* [TASK DETAILS]:
Only the lines from the one with "Russia (128, 2113)" through the final line below belong in the answer, copied exactly and without pictures.
>>
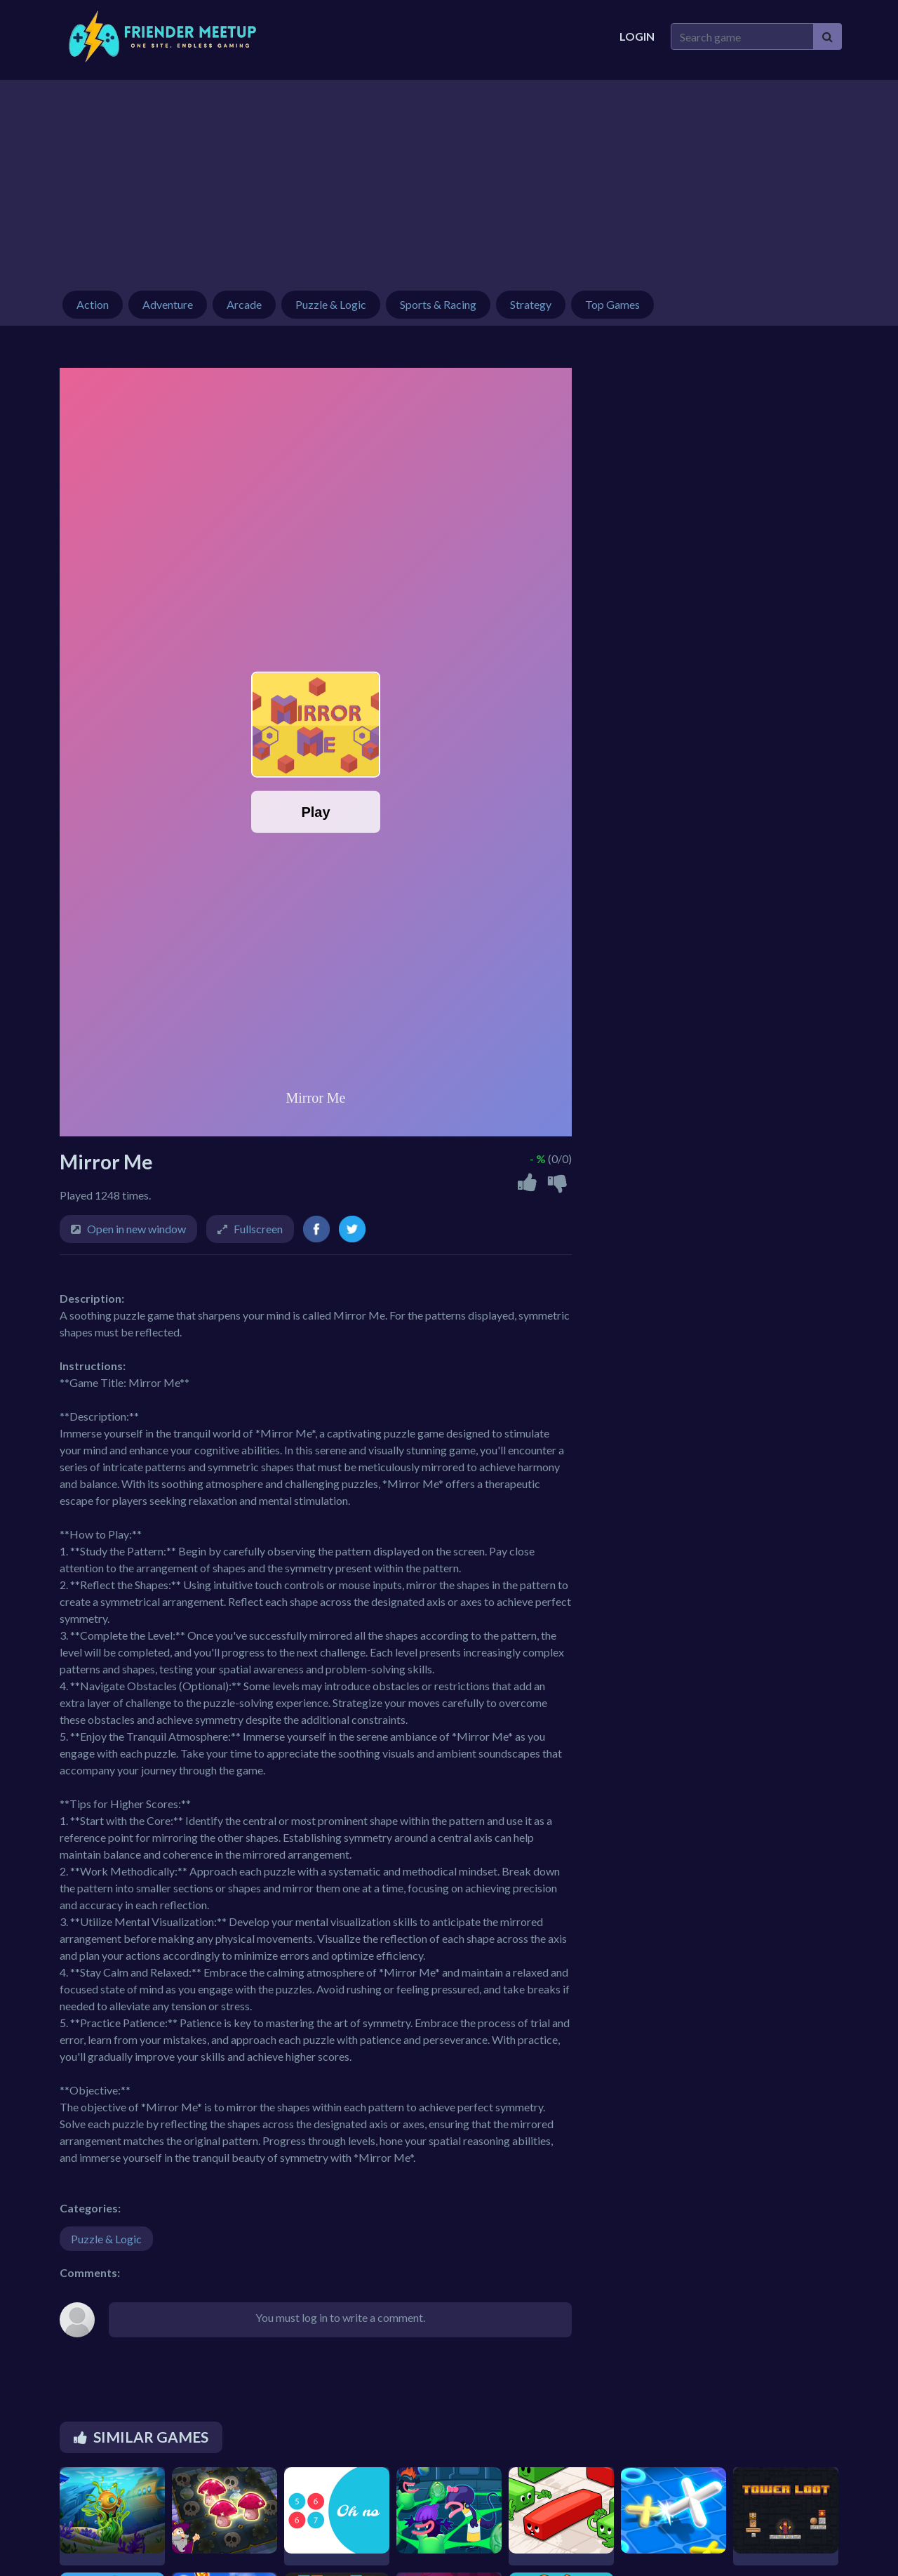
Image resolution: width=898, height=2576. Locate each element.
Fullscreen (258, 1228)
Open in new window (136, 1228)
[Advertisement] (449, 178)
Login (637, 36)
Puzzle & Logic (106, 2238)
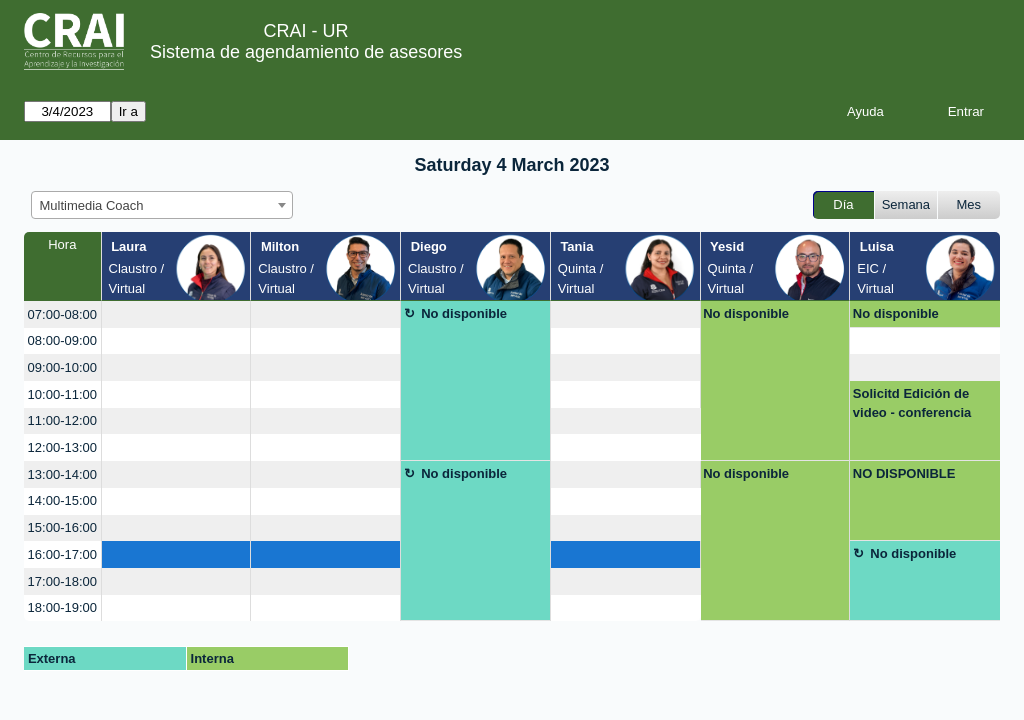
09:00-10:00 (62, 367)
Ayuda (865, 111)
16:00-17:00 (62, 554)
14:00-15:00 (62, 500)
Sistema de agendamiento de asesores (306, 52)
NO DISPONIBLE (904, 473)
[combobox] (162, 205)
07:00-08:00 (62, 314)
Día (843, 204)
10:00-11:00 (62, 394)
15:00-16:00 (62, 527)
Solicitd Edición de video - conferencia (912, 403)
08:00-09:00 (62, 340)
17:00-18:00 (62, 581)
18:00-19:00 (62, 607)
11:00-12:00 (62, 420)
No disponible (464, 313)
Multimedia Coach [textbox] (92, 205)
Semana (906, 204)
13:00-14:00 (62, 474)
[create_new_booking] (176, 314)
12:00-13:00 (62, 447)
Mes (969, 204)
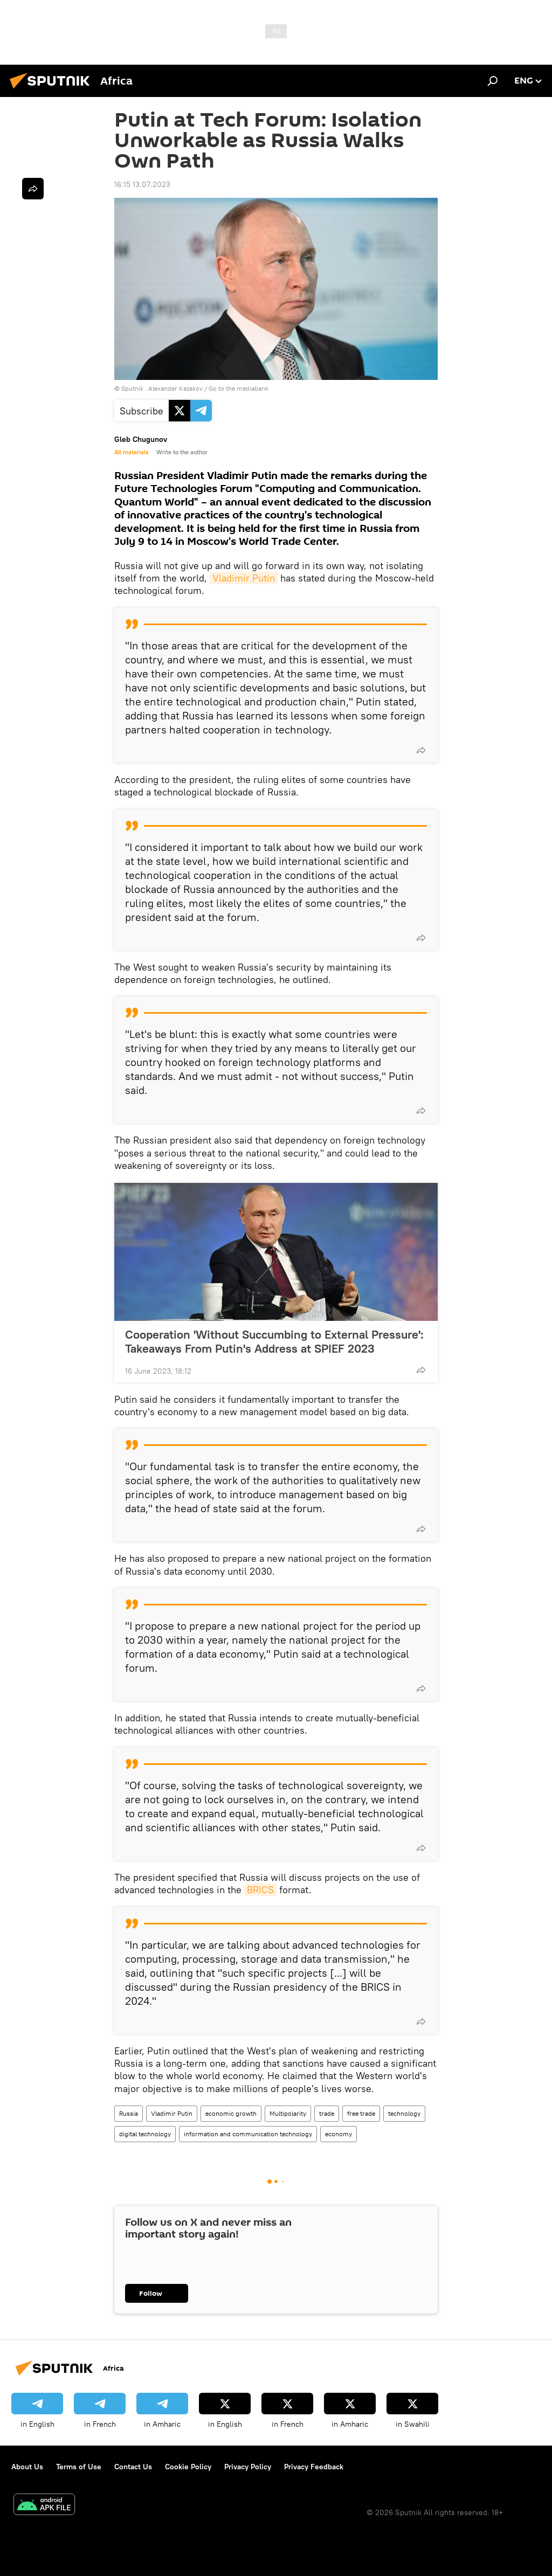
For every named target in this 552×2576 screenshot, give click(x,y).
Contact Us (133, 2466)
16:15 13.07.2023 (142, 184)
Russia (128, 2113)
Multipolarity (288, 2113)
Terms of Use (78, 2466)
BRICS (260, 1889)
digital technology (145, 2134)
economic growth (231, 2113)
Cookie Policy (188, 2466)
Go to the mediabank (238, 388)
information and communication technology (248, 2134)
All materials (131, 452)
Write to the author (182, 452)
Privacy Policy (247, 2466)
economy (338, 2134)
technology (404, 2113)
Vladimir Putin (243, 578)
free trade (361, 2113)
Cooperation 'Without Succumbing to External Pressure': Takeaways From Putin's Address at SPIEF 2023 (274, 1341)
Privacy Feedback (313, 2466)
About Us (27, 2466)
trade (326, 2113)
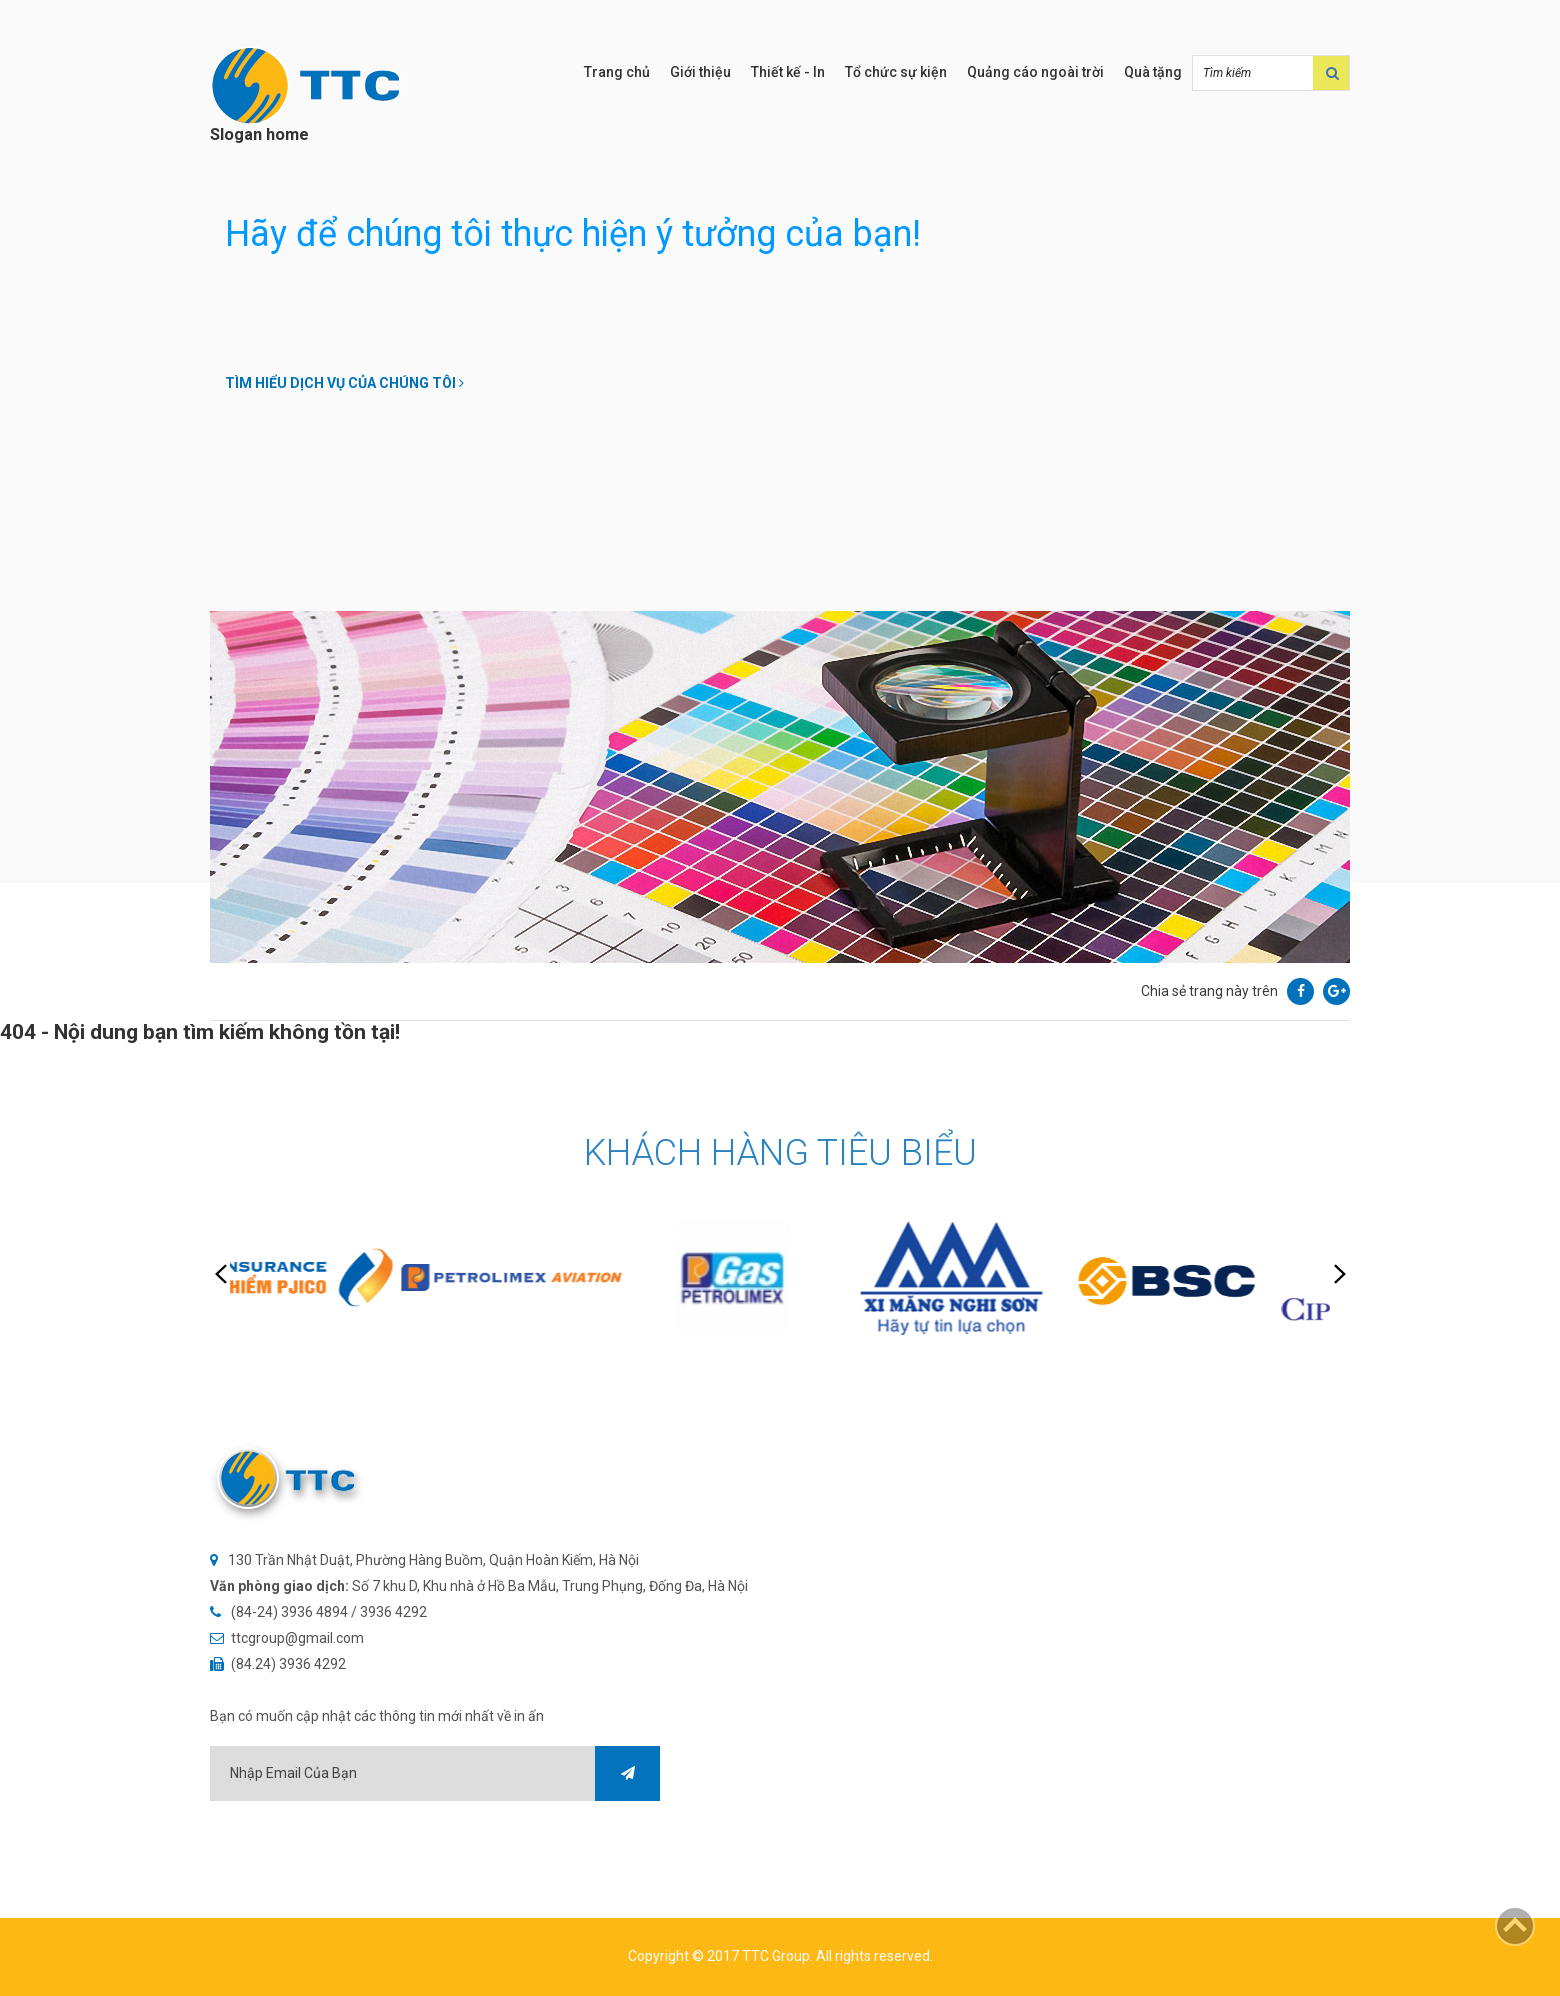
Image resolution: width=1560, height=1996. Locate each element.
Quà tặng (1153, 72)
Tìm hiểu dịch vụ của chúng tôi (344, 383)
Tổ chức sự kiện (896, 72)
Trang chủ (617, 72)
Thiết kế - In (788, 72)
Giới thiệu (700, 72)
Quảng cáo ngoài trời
<<
* [ANSWER BOX]:
Russia (128, 2113)
Multipolarity (288, 2113)
Terms of Use (78, 2466)
BRICS (260, 1889)
digital technology (145, 2134)
economic growth (231, 2113)
Cookie Policy (188, 2466)
Go to the mediabank (238, 388)
information and communication technology (248, 2134)
All materials (131, 452)
Write to the author (182, 452)
Privacy Policy (247, 2466)
economy (338, 2134)
technology (404, 2113)
Vladimir Putin (243, 578)
free trade (361, 2113)
Cooperation 'Without Succumbing to External Pressure': Takeaways From Putin's Address at SPIEF 2023 (274, 1341)
Privacy Feedback (313, 2466)
About Us (27, 2466)
trade (326, 2113)
Image resolution: width=1560, height=1996. Locate each element.
Quà tặng (1153, 72)
Tìm hiểu dịch vụ của chúng tôi (344, 383)
Tổ chức sự kiện (896, 72)
Trang chủ (617, 72)
Thiết kế - In (788, 72)
Giới thiệu (700, 72)
Quảng cáo ngoài trời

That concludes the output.